*What the task requires:*
If a record contains a picture, leave the picture out and transcribe everything else exactly.

*Source data:*
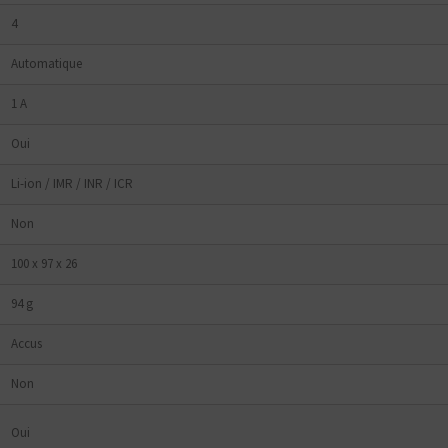
tes plutôt ?
4
Bottom
Feeder
Automatique
E-Pipe
1 A
Oui
Li-ion / IMR / INR / ICR
Non
100 x 97 x 26
94 g
Accus
Non
Oui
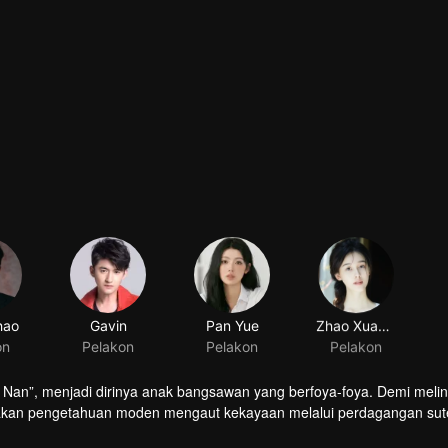
hao
Gavin
Pan Yue
Zhao Xuansheng
on
Pelakon
Pelakon
Pelakon
i Da Nan”, menjadi dirinya anak bangsawan yang berfoya-foya. Demi meli
nakan pengetahuan moden mengaut kekayaan melalui perdagangan sut
an puteri, menanggulangi pelarian, dan menyingkirkan putera raja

*Completed task:*
tes plutôt ?
4
Bottom
Feeder
Automatique
E-Pipe
1 A
Oui
Li-ion / IMR / INR / ICR
Non
100 x 97 x 26
94 g
Accus
Non
Oui
hao
Gavin
Pan Yue
Zhao Xuansheng
on
Pelakon
Pelakon
Pelakon
i Da Nan”, menjadi dirinya anak bangsawan yang berfoya-foya. Demi meli
nakan pengetahuan moden mengaut kekayaan melalui perdagangan sut
an puteri, menanggulangi pelarian, dan menyingkirkan putera raja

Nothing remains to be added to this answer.